Shares of PayPal (PYPL) experienced a decline on Thursday following a downgrade by analysts at Morgan Stanley. The firm has adjusted its rating on PYPL from Equal-Weight to Underweight, marking the third downgrade for the payment platform within this month.
Analyst James Faucette expressed apprehension regarding the slow progress of enhancements to PayPal”s branded checkout integrations. In a note to investors, he highlighted that these anticipated upgrades have proven to be more complicated and time-consuming than initially forecasted, failing to significantly boost user engagement as hoped.
As a result of the revised forecast, PYPL shares dipped by 1% on Thursday, contributing to an overall decline of 2% since the start of the week.
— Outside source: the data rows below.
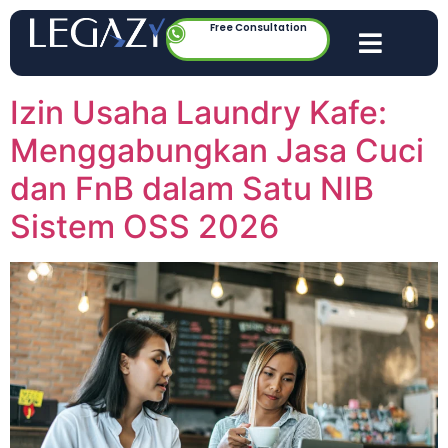
Free Consultation
Izin Usaha Laundry Kafe:
Menggabungkan Jasa Cuci
dan FnB dalam Satu NIB
Sistem OSS 2026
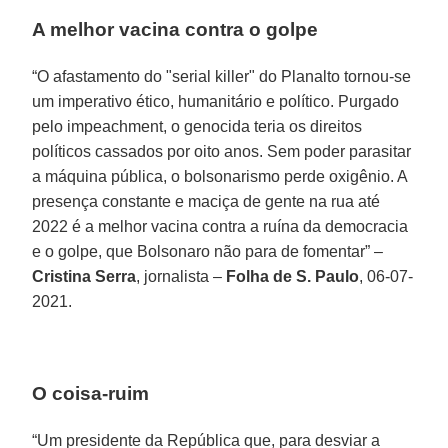
A melhor vacina contra o golpe
“O afastamento do "serial killer" do Planalto tornou-se
um imperativo ético, humanitário e político. Purgado
pelo impeachment, o genocida teria os direitos
políticos cassados por oito anos. Sem poder parasitar
a máquina pública, o bolsonarismo perde oxigênio. A
presença constante e maciça de gente na rua até
2022 é a melhor vacina contra a ruína da democracia
e o golpe, que Bolsonaro não para de fomentar” –
Cristina Serra
, jornalista –
Folha de S. Paulo
, 06-07-
2021.
O coisa-ruim
“Um presidente da República que, para desviar a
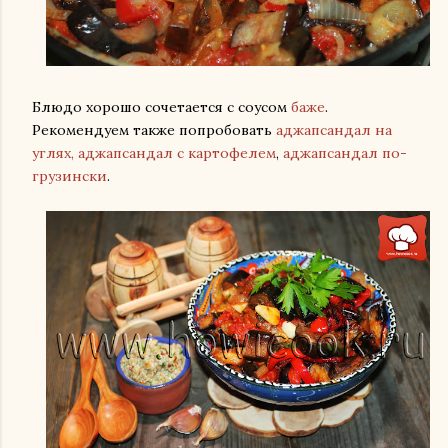
Блюдо хорошо сочетается с соусом
баже
.
Рекомендуем также попробовать
аджапсандал на
углях,
аджапсандал с картофелем
,
аджапсандал по-
грузински
.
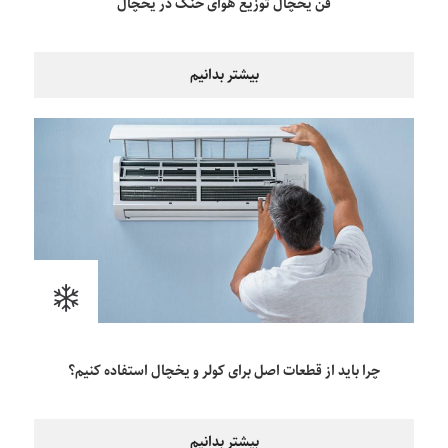
فن یخچال توزیع هوای خنک در یخچال
بیشتر بدانیم
چرا باید از قطعات اصل برای کولر و یخچال استفاده کنیم؟
بیشتر بدانیم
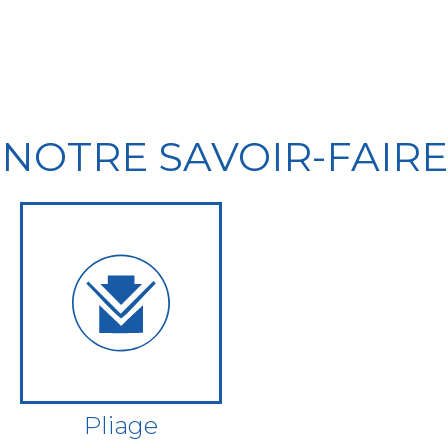
NOTRE SAVOIR-FAIRE
Pliage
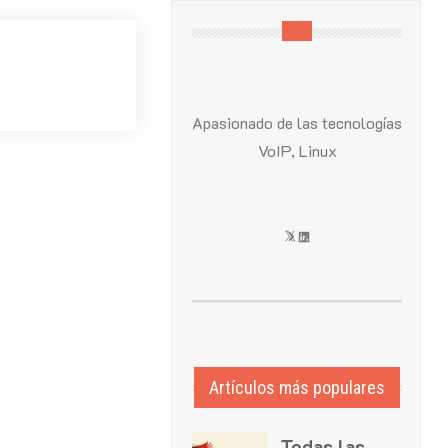
Apasionado de las tecnologías
VoIP, Linux
X
LinkedIn
Artículos más populares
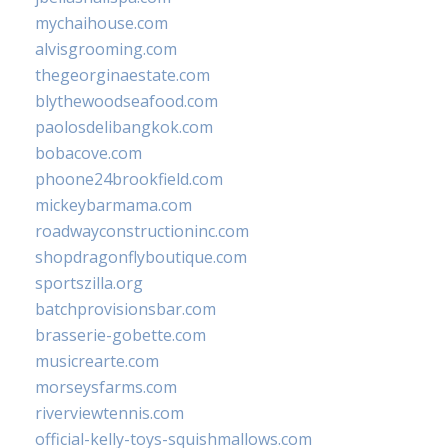
mychaihouse.com
alvisgrooming.com
thegeorginaestate.com
blythewoodseafood.com
paolosdelibangkok.com
bobacove.com
phoone24brookfield.com
mickeybarmama.com
roadwayconstructioninc.com
shopdragonflyboutique.com
sportszilla.org
batchprovisionsbar.com
brasserie-gobette.com
musicrearte.com
morseysfarms.com
riverviewtennis.com
official-kelly-toys-squishmallows.com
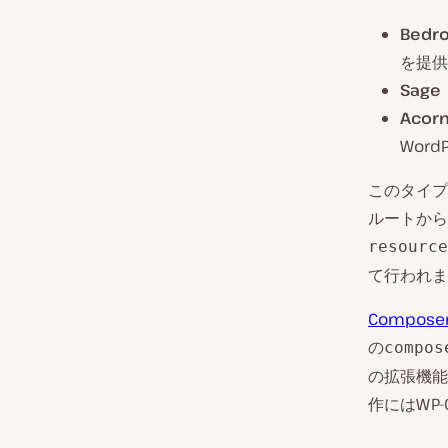
Bedr
を提供
Sage
Acor
Wor
このタイプ
ルートから
resource
て行われま
Compose
の
compos
の拡張機能
作にはWP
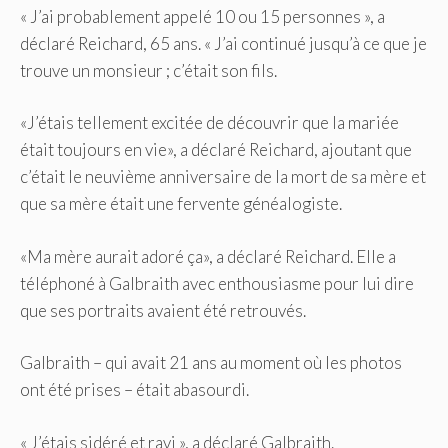
« J’ai probablement appelé 10 ou 15 personnes », a
déclaré Reichard, 65 ans. « J’ai continué jusqu’à ce que je
trouve un monsieur ; c’était son fils.
«J’étais tellement excitée de découvrir que la mariée
était toujours en vie», a déclaré Reichard, ajoutant que
c’était le neuvième anniversaire de la mort de sa mère et
que sa mère était une fervente généalogiste.
«Ma mère aurait adoré ça», a déclaré Reichard. Elle a
téléphoné à Galbraith avec enthousiasme pour lui dire
que ses portraits avaient été retrouvés.
Galbraith – qui avait 21 ans au moment où les photos
ont été prises – était abasourdi.
« J’étais sidéré et ravi », a déclaré Galbraith.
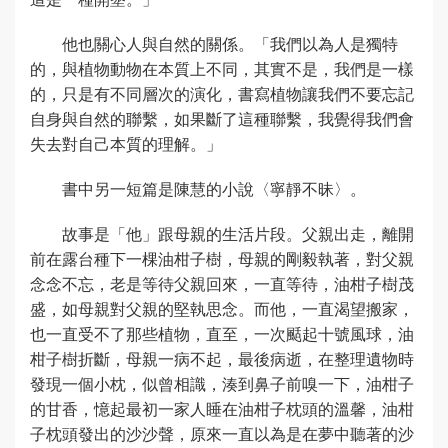
他也關心人與自然的關係。「我們以為人是獨特
的，與植物動物在本質上不同，其實不是，我們是一樣
的，只是有不同層次的演化，書寫植物讓我們不要忘記
自身與自然的聯繫，如果斷了這種聯繫，我覺得我們會
失去對自己本質的理解。」
書中另一短篇是陳慧的小說〈寧靜不昧〉。
故事是「他」跟母親的生活片段。父親出走，離開
前在露台種下一棵油柑子樹，母親的剛毅執著，對父親
念念不忘，老是等待父親回來，一直等待，油柑子樹茂
盛，如母親對父親的堅執思念。而他，一直渴望搬家，
也一直受不了那些植物，直至，一次颳起十號風球，油
柑子樹折斷，母親一病不起，最後病逝，在整理遺物時
發現一個小枕，似曾相識，湊到鼻子前嗅一下，油柑子
的甘香，憶起最初一家人睡在油柑子枕頭的溫馨，油柑
子枕頭發出的沙沙聲，原來一直以為是在夢中聽著的沙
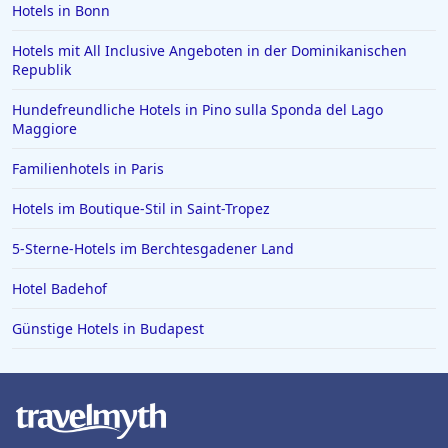
Hotels in Bonn
Hotels mit All Inclusive Angeboten in der Dominikanischen
Republik
Hundefreundliche Hotels in Pino sulla Sponda del Lago
Maggiore
Familienhotels in Paris
Hotels im Boutique-Stil in Saint-Tropez
5-Sterne-Hotels im Berchtesgadener Land
Hotel Badehof
Günstige Hotels in Budapest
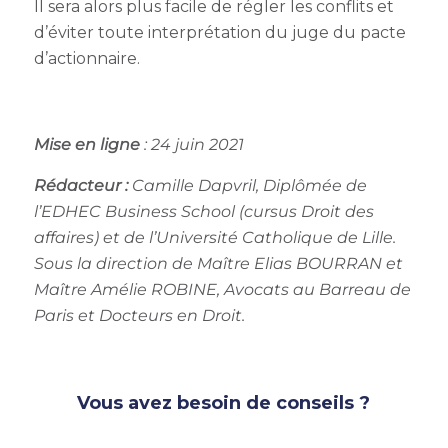
Il sera alors plus facile de régler les conflits et
d’éviter toute interprétation du juge du pacte
d’actionnaire.
Mise en ligne
: 24 juin 2021
Rédacteur :
Camille Dapvril, Diplômée de
l’EDHEC Business School (cursus Droit des
affaires) et de l’Université Catholique de Lille.
Sous la direction de Maître Elias BOURRAN et
Maître Amélie ROBINE, Avocats au Barreau de
Paris et Docteurs en Droit.
Vous avez besoin de conseils ?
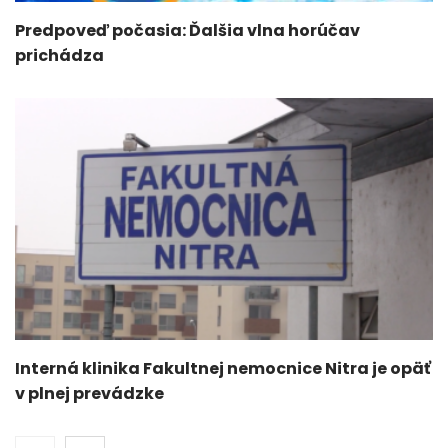
Predpoveď počasia: Ďalšia vlna horúčav
prichádza
Interná klinika Fakultnej nemocnice Nitra je opäť
v plnej prevádzke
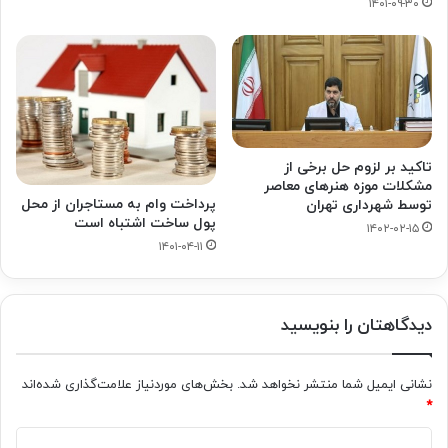
۱۴۰۱-۰۹-۳۰
تاکید بر لزوم حل برخی از
مشکلات موزه هنرهای معاصر
پرداخت وام به مستاجران از محل
توسط شهرداری تهران
پول ساخت اشتباه است
۱۴۰۲-۰۲-۱۵
۱۴۰۱-۰۴-۱۱
دیدگاهتان را بنویسید
نشانی ایمیل شما منتشر نخواهد شد.
بخش‌های موردنیاز علامت‌گذاری شده‌اند
*
د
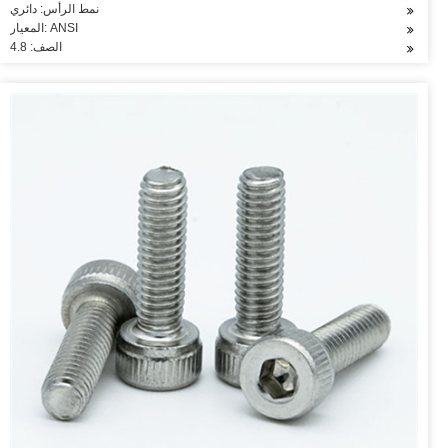
نمط الرأس: دائري
المعيار: ANSI
الصف: 4.8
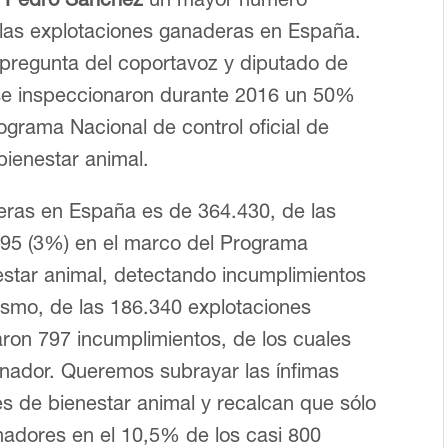
 las explotaciones ganaderas en España.
 pregunta del coportavoz y diputado de
se inspeccionaron durante 2016 un 50%
rograma Nacional de control oficial de
bienestar animal.
eras en España es de 364.430, de las
195 (3%) en el marco del Programa
nestar animal, detectando incumplimientos
smo, de las 186.340 explotaciones
aron 797 incumplimientos, de los cuales
onador. Queremos subrayar las ínfimas
s de bienestar animal y recalcan que sólo
nadores en el 10,5% de los casi 800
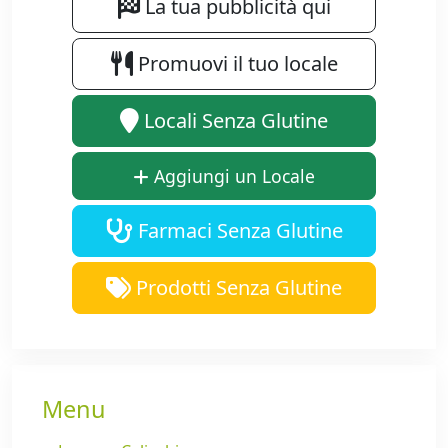
La tua pubblicità qui
Promuovi il tuo locale
Locali Senza Glutine
Aggiungi un Locale
Farmaci Senza Glutine
Prodotti Senza Glutine
Menu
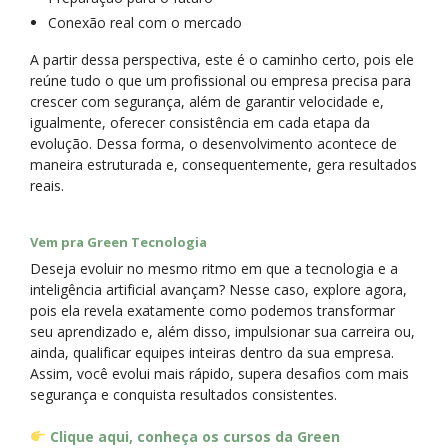
Conexão real com o mercado
A partir dessa perspectiva, este é o caminho certo, pois ele
reúne tudo o que um profissional ou empresa precisa para
crescer com segurança, além de garantir velocidade e,
igualmente, oferecer consistência em cada etapa da
evolução. Dessa forma, o desenvolvimento acontece de
maneira estruturada e, consequentemente, gera resultados
reais.
Vem pra Green Tecnologia
Deseja evoluir no mesmo ritmo em que a tecnologia e a
inteligência artificial avançam? Nesse caso, explore agora,
pois ela revela exatamente como podemos transformar
seu aprendizado e, além disso, impulsionar sua carreira ou,
ainda, qualificar equipes inteiras dentro da sua empresa.
Assim, você evolui mais rápido, supera desafios com mais
segurança e conquista resultados consistentes.
Clique aqui, conheça os cursos da Green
Faucette noted, “We see increased risk of downward adjustment” in earnings per share (EPS) amid sluggish growth. He further indicated that PayPal may need to persist in its investments to tackle these challenges while also increasing marketing expenditures to mitigate share losses.
This downgrade follows a brief uptick in PayPal”s stock earlier in the week, when the company announced its application to establish a certified U.S. bank. The submission was made to the Utah Department of Financial Institutions and the Federal Deposit Insurance Corporation, with plans for the bank to provide lending solutions tailored for small businesses across the United States.
Other financial institutions have also expressed bearish sentiments regarding PYPL stock. Bank of America Securities similarly downgraded PayPal due to delays in revitalizing branded checkout growth, while J.P. Morgan issued a downgrade earlier in the month.